*** Opening Material to process ***
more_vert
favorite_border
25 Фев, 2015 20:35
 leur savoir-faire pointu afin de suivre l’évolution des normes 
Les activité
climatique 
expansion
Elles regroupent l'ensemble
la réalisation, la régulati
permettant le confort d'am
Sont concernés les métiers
*** Closing Material to process ***
*** Opening Material to process ***
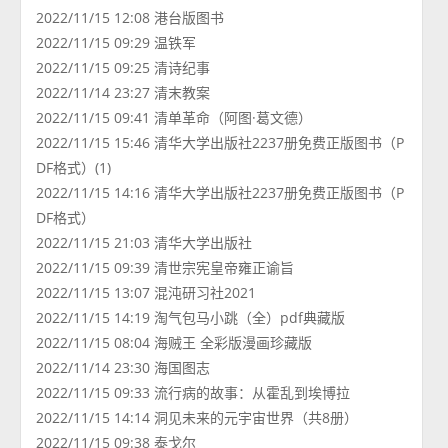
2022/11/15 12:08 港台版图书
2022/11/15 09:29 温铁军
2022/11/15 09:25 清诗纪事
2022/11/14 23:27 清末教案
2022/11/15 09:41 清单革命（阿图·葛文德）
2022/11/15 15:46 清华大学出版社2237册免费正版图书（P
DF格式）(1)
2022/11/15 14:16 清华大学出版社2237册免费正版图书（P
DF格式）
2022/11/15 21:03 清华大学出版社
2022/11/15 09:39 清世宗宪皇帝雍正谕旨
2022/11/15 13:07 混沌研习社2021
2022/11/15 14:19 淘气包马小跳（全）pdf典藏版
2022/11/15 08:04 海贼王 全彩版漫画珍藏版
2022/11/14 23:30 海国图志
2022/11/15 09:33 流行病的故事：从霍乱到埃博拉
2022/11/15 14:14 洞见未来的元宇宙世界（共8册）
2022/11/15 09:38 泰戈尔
*** Closing Material to process ***
— Work task —
Retype exactly, and only, the lines above from the one where "2022/11/15 21:03 清华大学出版社" occurs up to and including the one where "2022/11/15 09:38 泰戈尔" occurs.

— Final answer —
2022/11/15 21:03 清华大学出版社
2022/11/15 09:39 清世宗宪皇帝雍正谕旨
2022/11/15 13:07 混沌研习社2021
2022/11/15 14:19 淘气包马小跳（全）pdf典藏版
2022/11/15 08:04 海贼王 全彩版漫画珍藏版
2022/11/14 23:30 海国图志
2022/11/15 09:33 流行病的故事：从霍乱到埃博拉
2022/11/15 14:14 洞见未来的元宇宙世界（共8册）
2022/11/15 09:38 泰戈尔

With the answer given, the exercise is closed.